Sem necessidade de nos aprofundarmos aqui, basta sabermos que ontologia é um subcampo de metafísica. Isto é, o atrito surge então entre metafísica da filosofia marxista e da filosofia islâmica, ou seja, temos um conflito que é essencialmente filosófico. Este é um exemplo de um único pensador e uma única religião, mas acredito que é fácil de perceber a generalização que podemos fazer do atrito existente entre o marxismo e qualquer outra religião em geral, uma vez que cada religião (ou mesmo cada vertente de uma mesma religião) terá sua própria concepção metafísica do mundo.
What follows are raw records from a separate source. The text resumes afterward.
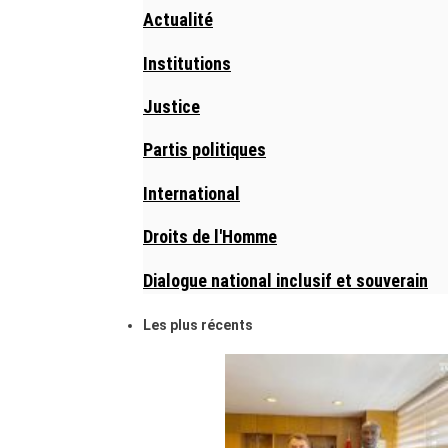
Actualité
Institutions
Justice
Partis politiques
International
Droits de l'Homme
Dialogue national inclusif et souverain
Les plus récents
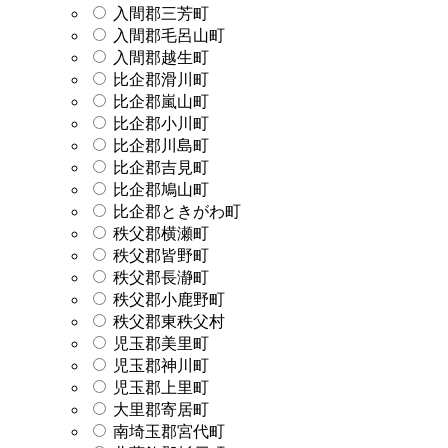
入間郡三芳町
入間郡毛呂山町
入間郡越生町
比企郡滑川町
比企郡嵐山町
比企郡小川町
比企郡川島町
比企郡吉見町
比企郡鳩山町
比企郡ときがわ町
秩父郡横瀬町
秩父郡皆野町
秩父郡長瀞町
秩父郡小鹿野町
秩父郡東秩父村
児玉郡美里町
児玉郡神川町
児玉郡上里町
大里郡寄居町
南埼玉郡宮代町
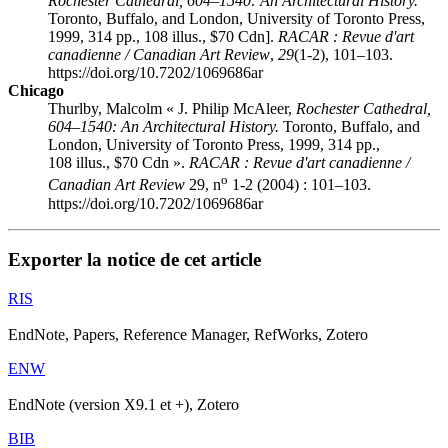
Rochester Cathedral, 604–1540: An Architectural History.
Toronto, Buffalo, and London, University of Toronto Press,
1999, 314 pp., 108 illus., $70 Cdn].
RACAR : Revue d'art
canadienne / Canadian Art Review
,
29
(1-2), 101–103.
https://doi.org/10.7202/1069686ar
Chicago
Thurlby, Malcolm « J. Philip McAleer,
Rochester Cathedral,
604–1540: An Architectural History.
Toronto, Buffalo, and
London, University of Toronto Press, 1999, 314 pp.,
108 illus., $70 Cdn ».
RACAR : Revue d'art canadienne /
o
Canadian Art Review
29, n
1-2 (2004) : 101–103.
https://doi.org/10.7202/1069686ar
Exporter la notice de cet article
RIS
EndNote, Papers, Reference Manager, RefWorks, Zotero
ENW
EndNote (version X9.1 et +), Zotero
BIB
Uma questão imediata deve surgir agora na mente de quem está acompanhando esta tribuna: há solução para este atrito? Eu não tenho a resposta, e esta é uma das razões pela qual acredito que é necessário fomentar o estudo filosófico em nossas fileiras. Mais de 90% da população brasileira declara ter religião, é necessário refletirmos sobre marxismo e a religião de uma forma mais adulta e matura.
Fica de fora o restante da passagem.